The rider in his clay-brown coat dismounted and the gunman eased into position. He held his breath as his finger touched the trigger, squeezing so gently and slowly that Tolby dropped to the ground before the shooter registered the sound of the bullet’s discharge, saw the neat hole it made in the brown coat.

Copyright © 2016, 2017 Loretta Miles Tollefson

 

 

 

UNWELCOME

The tiny Elizabethtown church reeked with the late June stench of unwashed miners, but Dr. Robert Longwill pressed through the door anyway. He could just see the top of Reverend Tolby’s blond head at the front of the room. On Cimarron’s dusty streets, the little man’s carefully groomed handlebar mustache had often given Longwill the urge to laugh, but here in Etown the miners weren’t snickering.

Tolby’s voice filled the room. “The Maxwell Land Grant Company has no right to the land on which your mines rest,” he said flatly. “You work the land and bring forth value from it. They sit in their offices and collect the rewards of your God-driven labor. Let us be done with such greed! Let us return to the scriptural truth that a man must work by the sweat of his brow and reap the labor of his hands!”

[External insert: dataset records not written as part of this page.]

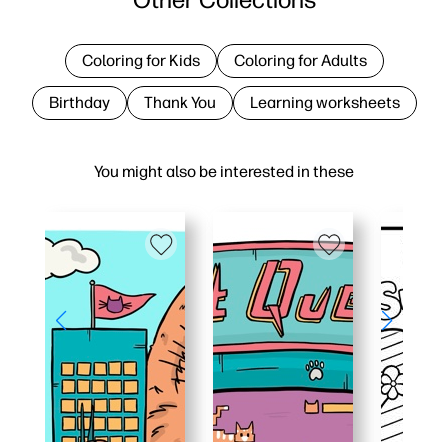
Coloring for Kids
Coloring for Adults
Birthday
Thank You
Learning worksheets
You might also be interested in these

Dr. Longwill eased out the church door and down the hillside, toward the livery stable where he’d left his horse. “The man’s been here less than six months, and already he’s an expert on the Grant and the miners’ rights,” he muttered bitterly. Which wouldn’t be a problem, if the miners weren’t listening to him.

Copyright © 2016 Loretta Miles Tollefson

 

ELEGANCE IN ETOWN

The men in Seligman’s Mercantile watched silently as the young woman in the trailing pale blue silk skirts swept out of the store.

“She’s a lardy dardy little thing, isn’t she now?” Charles Idle, the expatriate Englishman, asked. He shook his head and stretched his feet closer to the wood stove. “That dress and hat.”

Joseph Kinsinger spat a stream of tobacco toward the empty lard can by the stove. “Those silks ain’t gonna last long in this mud. And the wind’l take that hat.”

His brother Peter grinned. “You’re just worried Desi’s gonna see her and want a getup just like it,” he said.

“I wonder where’s she’s staying,” Idle said thoughtfully. “Hey Jim, where’d she say to deliver that sterling brush and comb set?”

The clerk hesitated, then shrugged. It would be all over town soon enough anyway. “The Moreno Hotel,” he said.

There was a short silence, then Idle said, “Well, I guess I’d better go see how my mine’s doing this morning,” and rose from his chair.

“I’ll bet,” Peter said sardonically, but Idle only smiled and went out.